A great article in this week’s New Yorker passed on by my good friend Jerry Solomon, talks about an issue that business advisors and consultants the world over (this one included) have been preaching for months.

The importance of using the recession as an opportunity to grow your business - not as a reason to freeze it in place.

The article highlights several powerful examples of brands and products that leap-frogged the competition because their owners were prepared to invest, when all around them were cutting back and hanging on.

But, as the writer points out, it’s easy to “miss the boat” when you’re worried that you might “sink the boat” in the process. And when push comes to shove, that fear outweighs the potential upside for most business owners.

So business owners talk about innovation but end up in fact doing less of the same thing. One of the reasons is because it’s much easier to do less of something than to do more of something.

Cut back. Reduce. Consolidate. When you start with 100 and go down, you have a built in scale by which to measure your progress. Going the other way is much less certain.

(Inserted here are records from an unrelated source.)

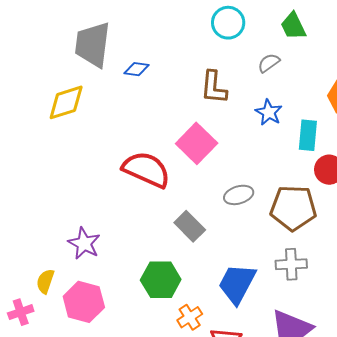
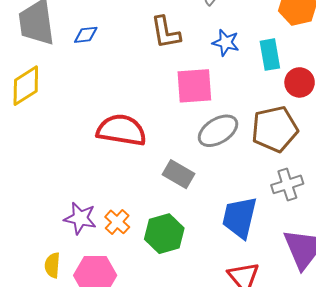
pink square: (197, 143) -> (194, 86), moved, turned -33
gray ellipse: (239, 195) -> (218, 131), size x1.4
orange cross: (190, 317) -> (117, 222), moved

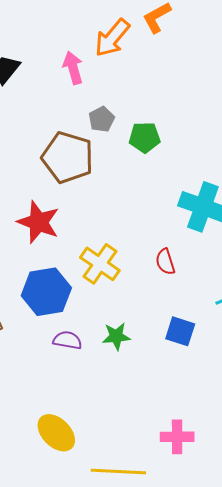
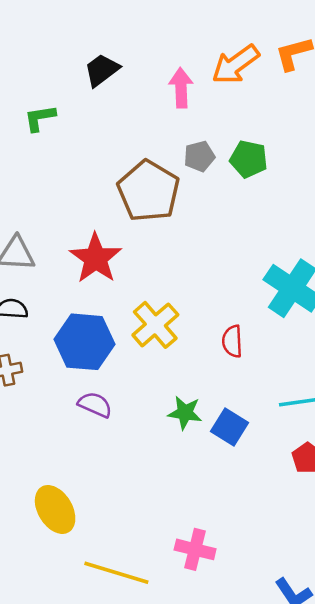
green pentagon: (145, 137) -> (249, 159), moved
green star: (116, 336) -> (185, 413), moved

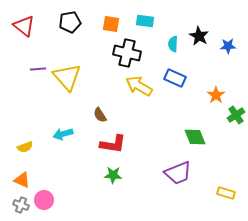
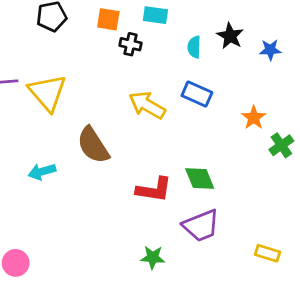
black cross: (127, 53) -> (130, 44), moved, size x0.6
brown semicircle: (100, 115) -> (93, 145), size x1.8
green diamond: (195, 137) -> (200, 178), moved
red L-shape: (113, 144) -> (154, 190), moved
green star: (113, 175) -> (153, 257), moved

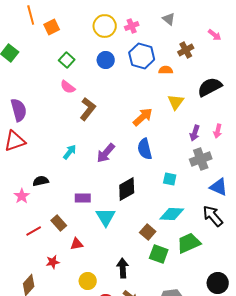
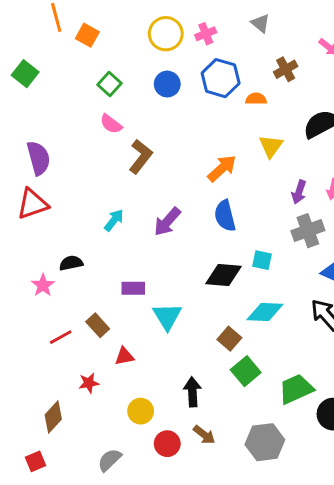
orange square: (52, 27) -> (87, 35), turned -35
black diamond: (127, 189) -> (223, 275), moved, turned 35
green trapezoid: (189, 243) -> (296, 389), moved
green square: (159, 254) -> (246, 371), turned 30

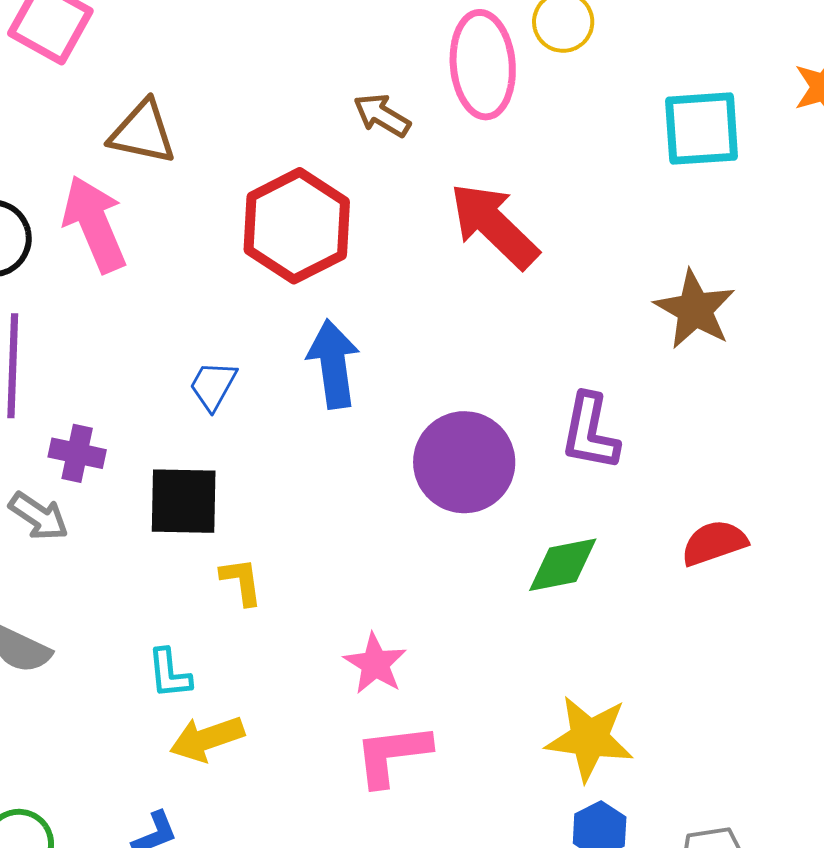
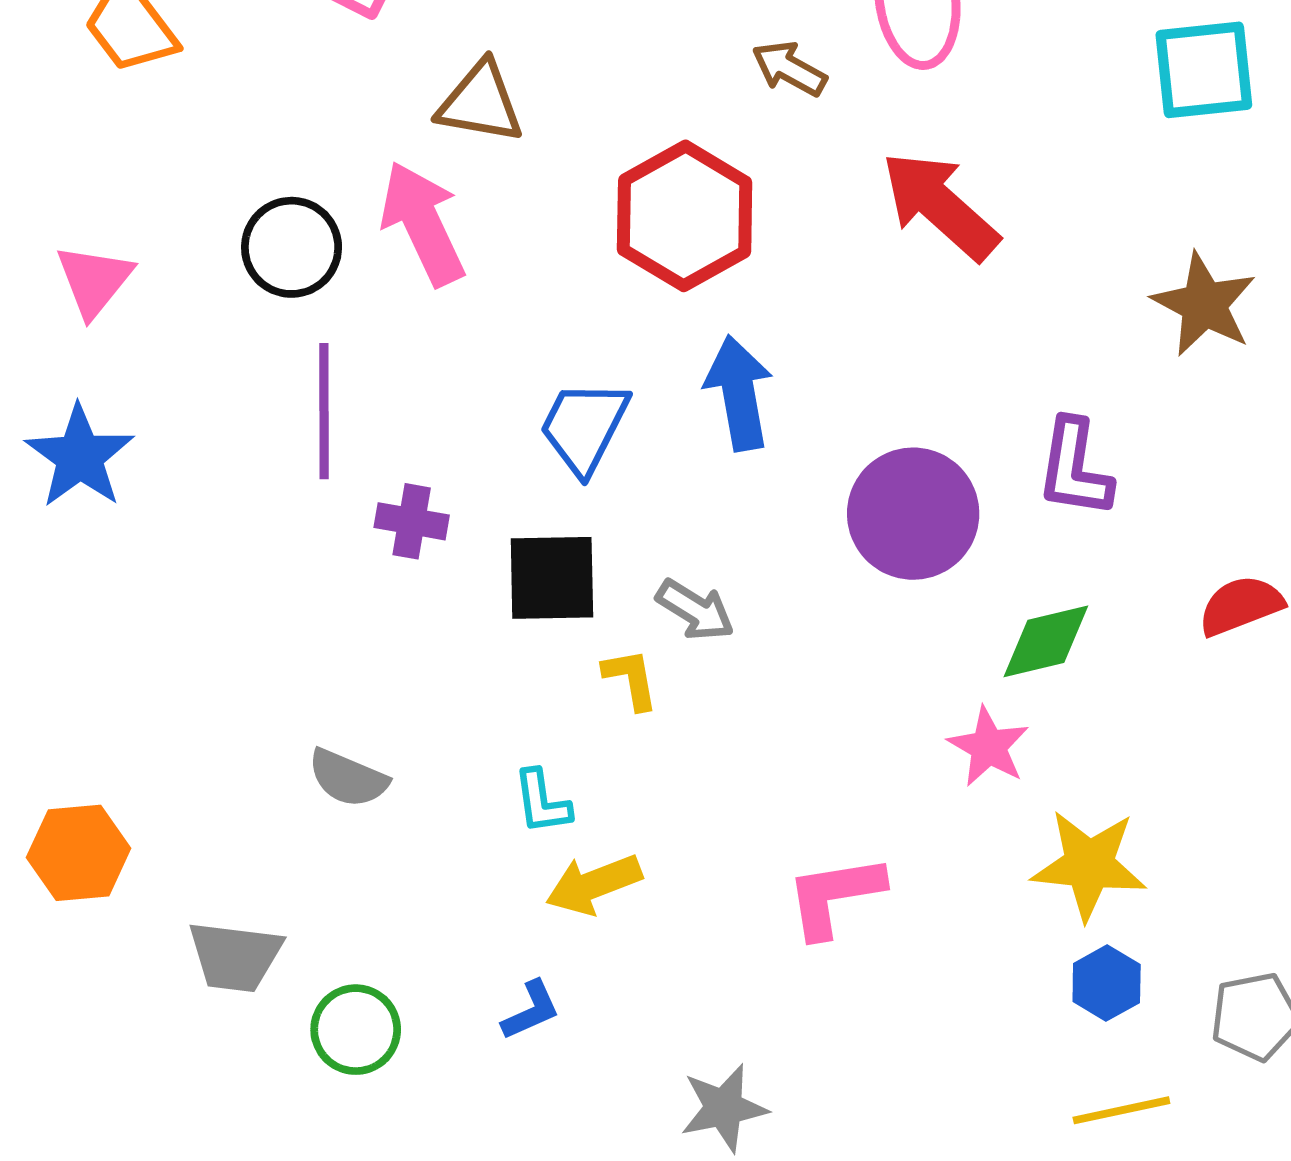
blue trapezoid: (213, 386) -> (584, 427), size x1.5
gray arrow: (39, 516) -> (695, 610), moved
pink star: (375, 664) -> (989, 747), moved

The answer? Make doing less of something a positive.

So today, worry less. About money, for instance.

No matter how much time you spend worrying about money, there are only so many things you can do every day to improve your company’s financial prospects. And worrying all day long clouds your judgement and restricts your ability for original thinking.

So schedule two dedicated times each day to focus all of your attention, energy and anxiety on finances. Then put the issue away in between. The freedom will liberate you and you’ll see more clearly which ideas are worth developing on their own merits, confident you’ll worry about their financial impact later.

Addition through subtraction indeed.

Credit Where Credit Is Due: I was taught this technique by Jennifer Hamady who understands why people do what they do better than anyone I know.